Oakwood feels that, once again, the recommendations of the Transitional Commitment are being proposed in a take it or leave it basis. ALBA nations find this tactic troublesome as they see many points which still need to be negotiated and address. Among the many concerns with the Green Climate Fund, Nicaragua highlighted four:
1. Jurisdiction/Authority-ALBA voiced concern over where the GCF will be housed noting that if the fund is not under the Conference of the Parties (COP) and the United Nations (UN) it may take on a “life of its own”.
2. Full Legal Capacity- ALBA nations note that with no legal personality parties and nations are unable on access funding directly and would need third parties, such as the World Bank, to help them access funds. Without full legal capacity, the Fund can not sign contracts. Although members of the Global Environment Facility (GEF), a similar fund established in the 1990’s, spoke to the Transitional Committee about the challenges they face with this particular aspect in their organization, the addition of legal personality was ignored in Co-Chairs final document.
3. National Designated Entity– ALBA nations reminded NGOS that every nation has their own adaption plans, polices, and programs to tackle climate change. However, as the text for the Green Climate Fund currently stands, the private sector will be able to operate directly within countries without consulting those national plans. ALBA anticipates that transnational corporations and business will use this clause to move technology as part of globalization, paying no attention to national sovereignty. This was highlighted to be a “red line” issue for ALBA and most Latin American countries.

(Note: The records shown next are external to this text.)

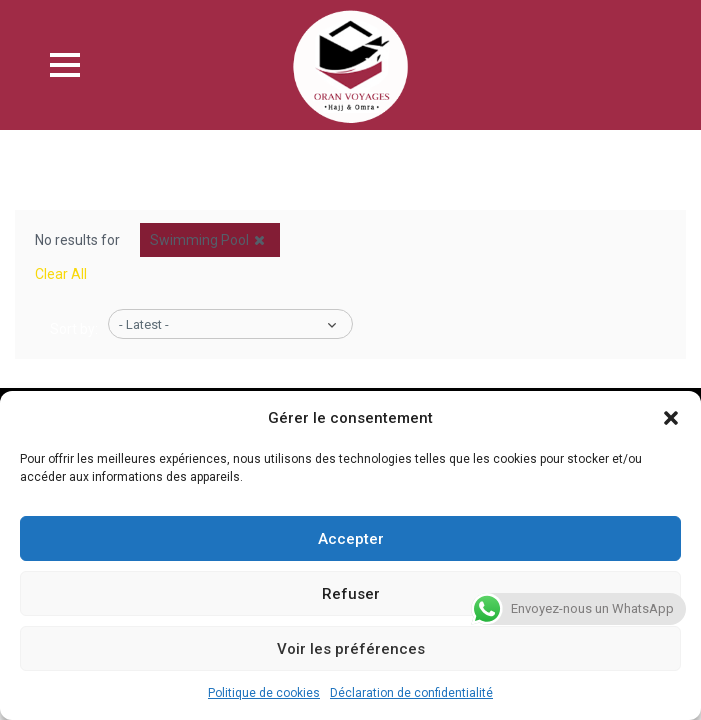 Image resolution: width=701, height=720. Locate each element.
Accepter (351, 539)
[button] (671, 418)
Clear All (61, 274)
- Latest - (144, 324)
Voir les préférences (351, 649)
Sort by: (74, 329)
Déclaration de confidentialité (411, 693)
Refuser (351, 594)
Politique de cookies (264, 693) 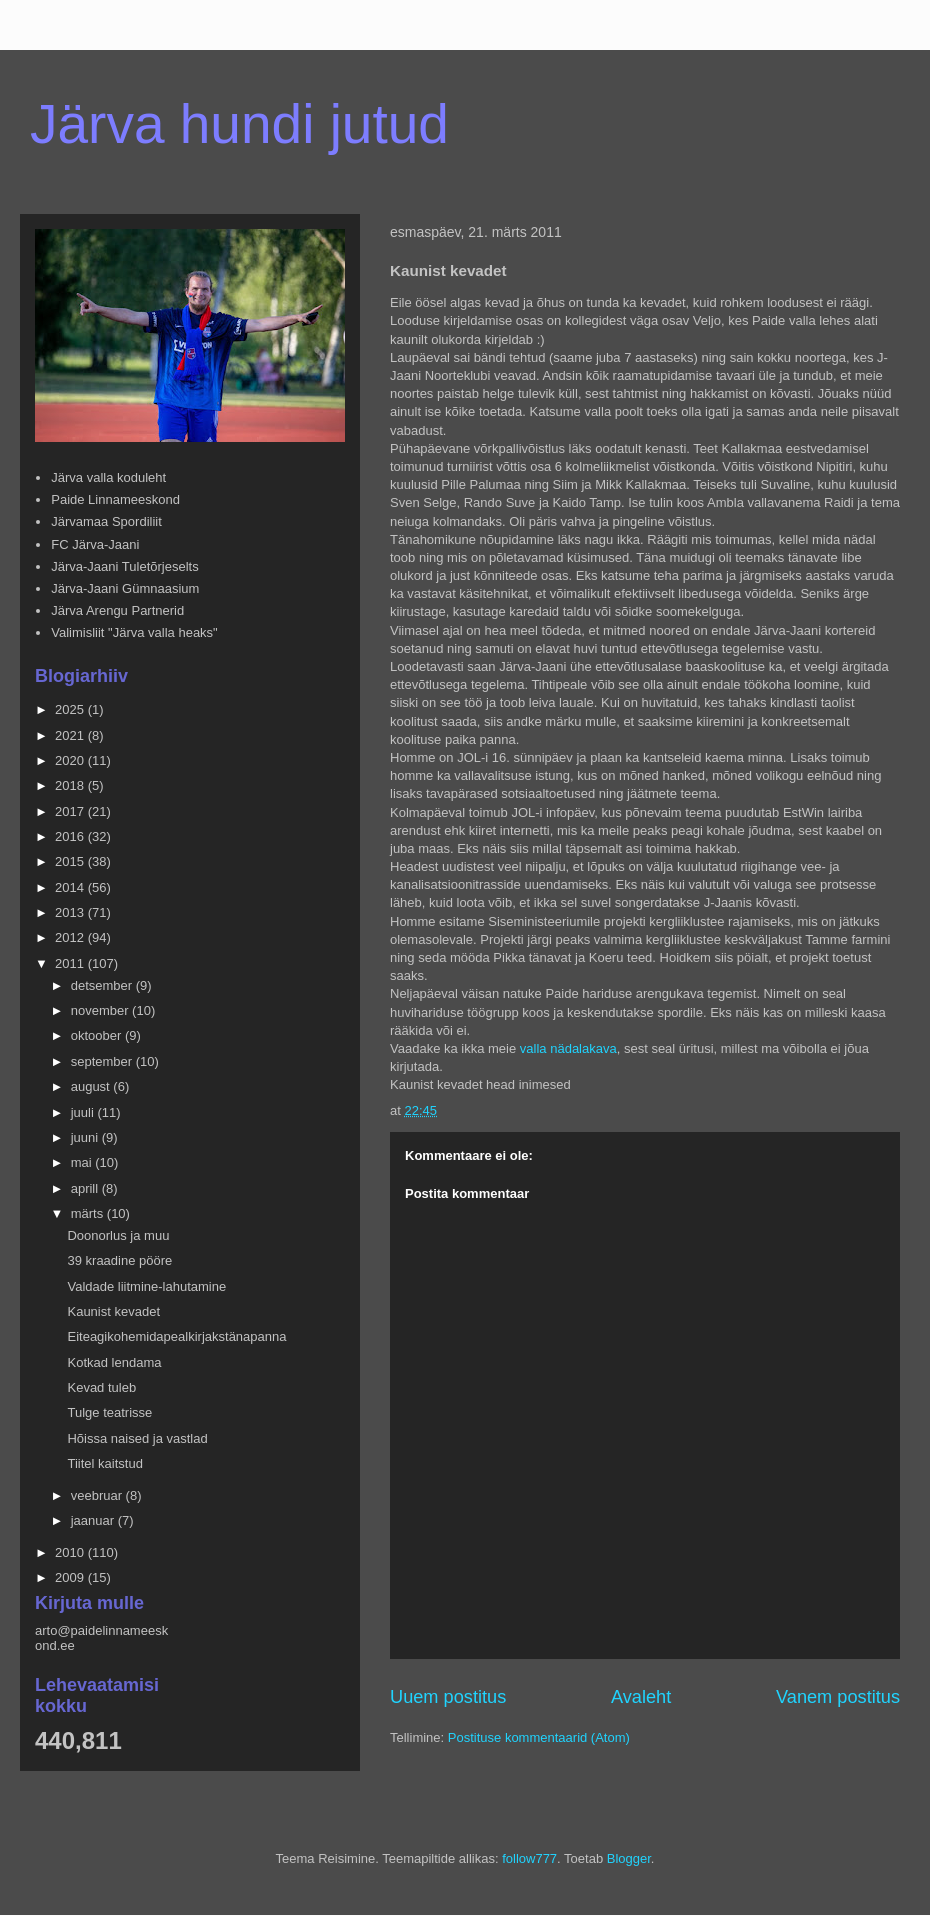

4. Source of Funding– How can you design a financial fund without specifying the sources of financing? Oakwood stated that the TC was told not to tackle the matter of finding sources of funding, as this was the responsibility of the Ad-Hoc Working Group on Long-term Cooperative Action (AWG-LCA). In Panama recently, the AWG-LCA, was also told not to deal with finding sources of funding, as this was the responsibility of the TC. Oakwood states the G20 in was tasked to climate the sources of climate finance, which would indicate that the GCF would be moved out of the UN and into the G20. Nicaragua found this highly problematic as the G20 has no legal status and is controlled by the richest nations in the world.
ALBA nations vowed to raise their concerns during negotiations. At this time, the text on the GCF has not been negotiated but has been discussed in “informal” conversations among parties and ministers.
As of Wednesday, it appears that a two page cover document will be produced in Durban, and considered along with the text. We’ll be reporting back as to the progress on the development of the fund, and how the ALBA nations are moving forward with calling for an accountable and participatory fund.